Training Accuracy: This metric measures the percentage of correctly classified samples in the training dataset. It indicates how well the model is performing on the data it is being trained on. Training Loss: This metric represents a measure of how well the model is performing on the training data. It quantifies the difference between the predicted values and the actual values in the training dataset. The goal during training is to minimize this loss function.

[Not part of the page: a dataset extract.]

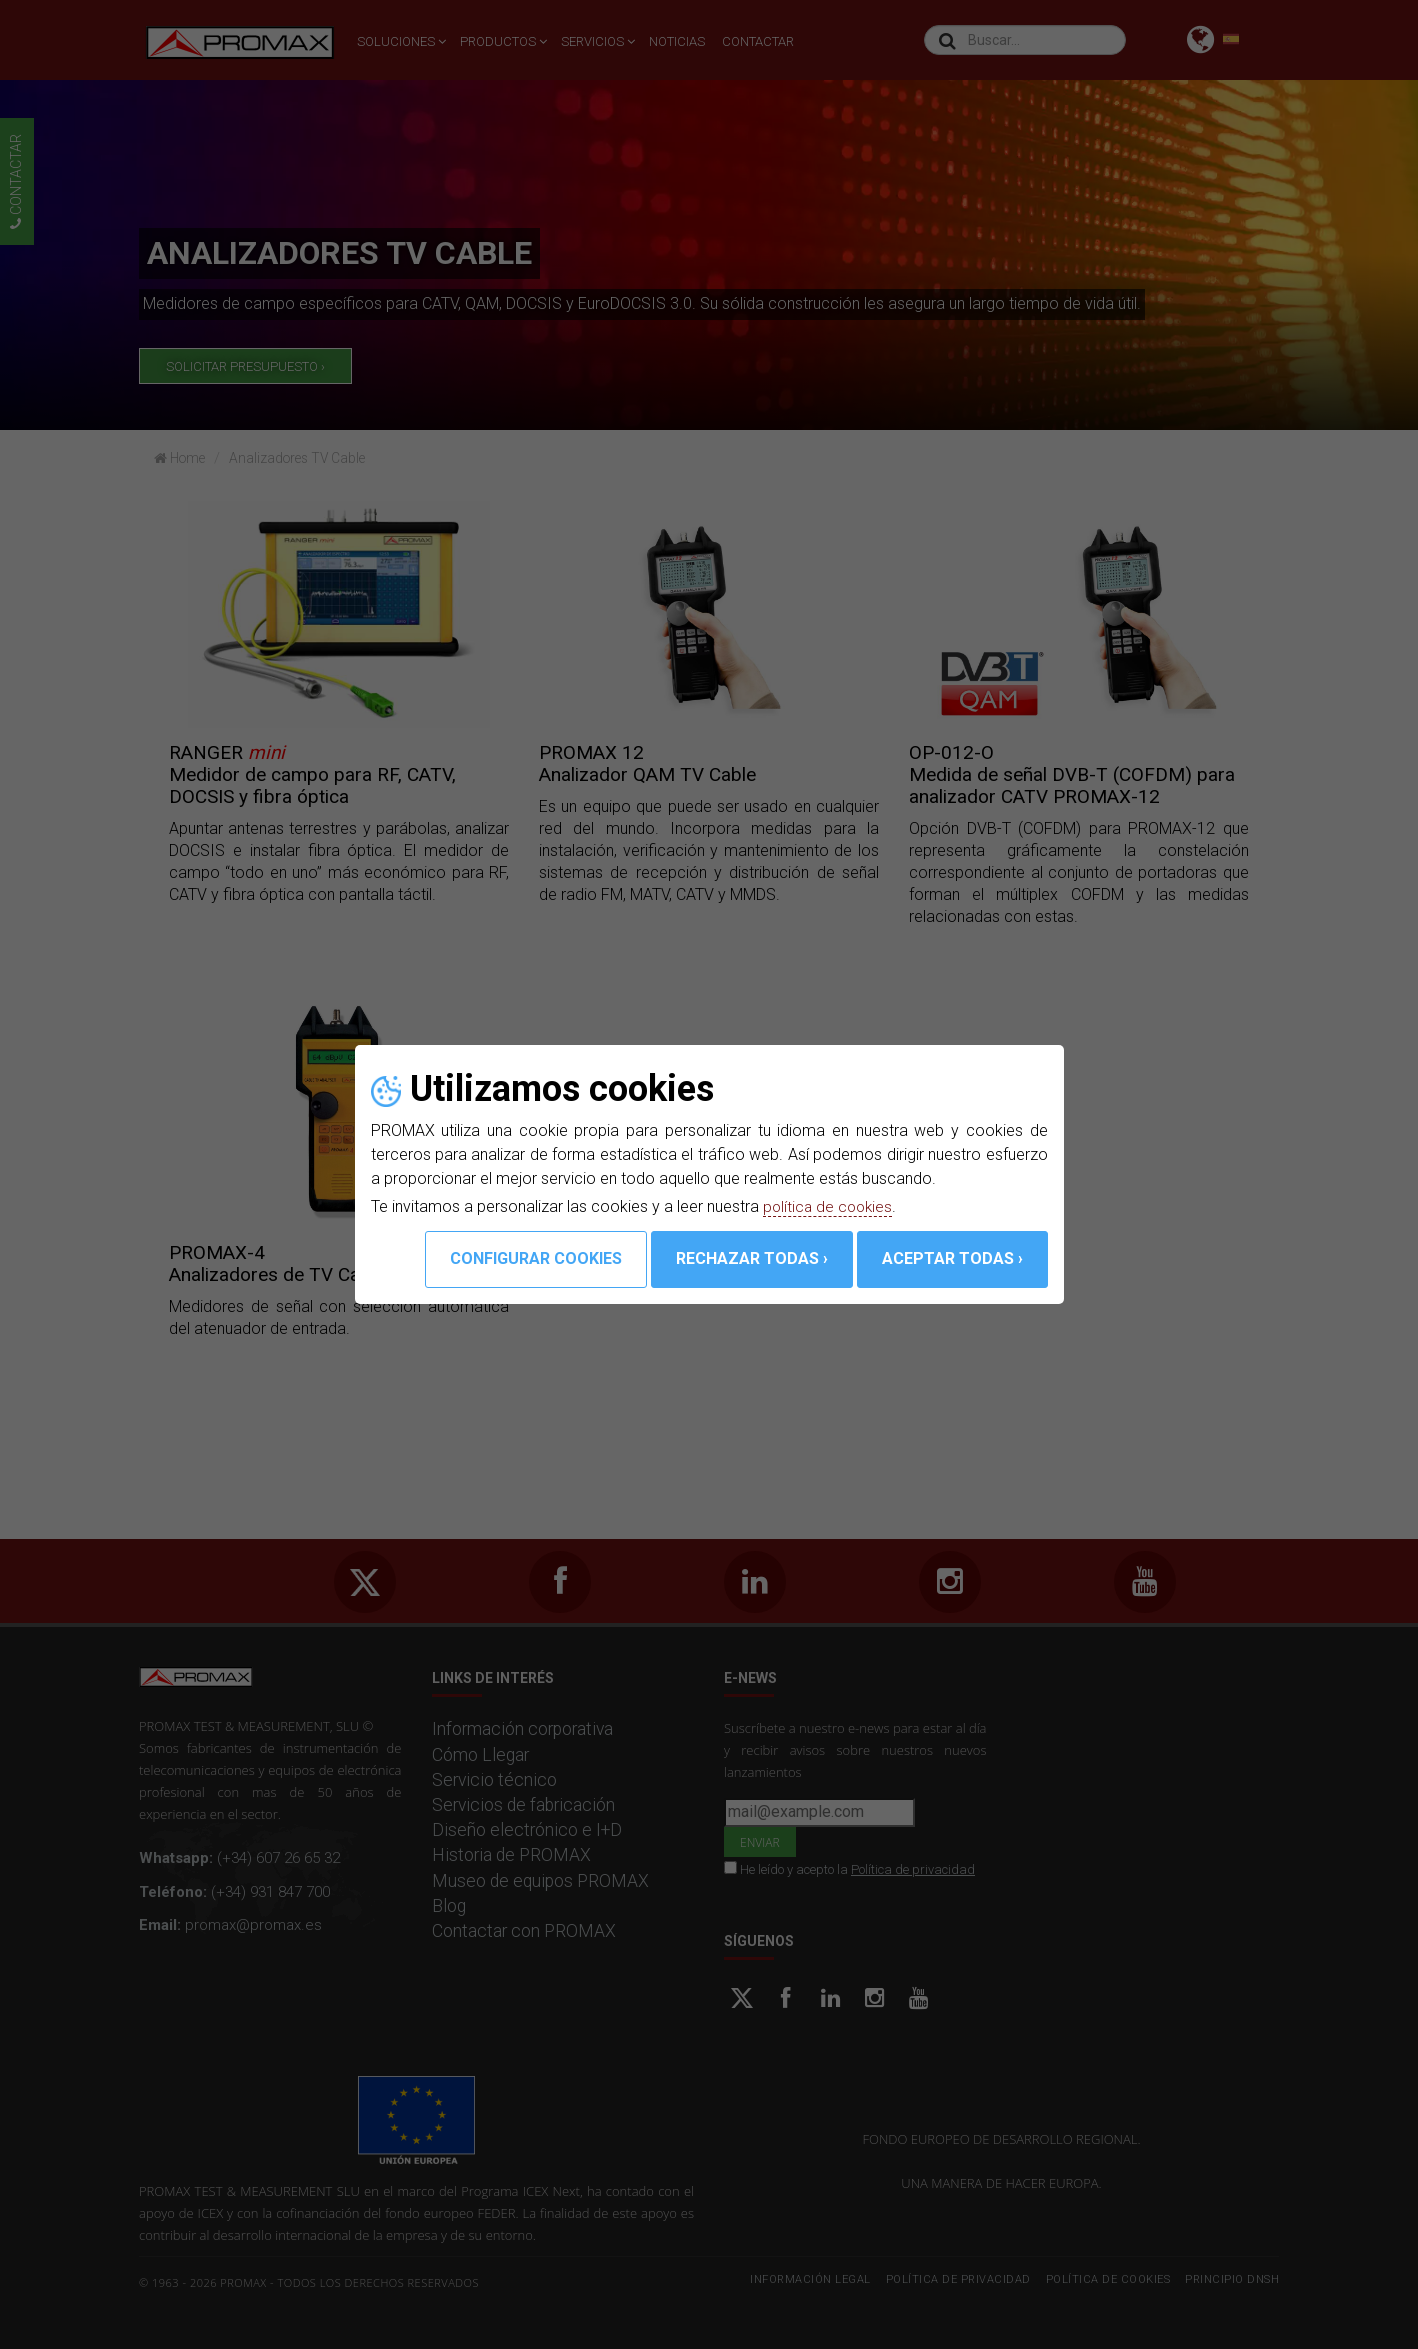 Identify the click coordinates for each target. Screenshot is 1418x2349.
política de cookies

Validation Accuracy and Loss:

Validation Accuracy: This metric measures the percentage of correctly classified samples in a separate validation dataset that the model hasn't seen during training. It provides an estimate of how well the model is generalizing to new, unseen data. Validation Loss: Similar to training loss, validation loss measures how well the model is performing on the validation dataset. It helps to identify overfitting or underfitting. Like training loss, the goal is to minimize this loss function, but its value might increase if the model starts overfitting to the training data. During the training process, these metrics are often plotted over epochs (iterations over the entire dataset) to visualize the performance of the model. Ideally, you want to see both training and validation accuracy increasing and both training and validation loss decreasing. If the training accuracy continues to increase while the validation accuracy stagnates or decreases, it might indicate overfitting. Similarly, if the training loss decreases while the validation loss increases, it might also indicate overfitting.

Monitoring these metrics helps in tuning hyperparameters, selecting models, and understanding how well the model is learning from the data.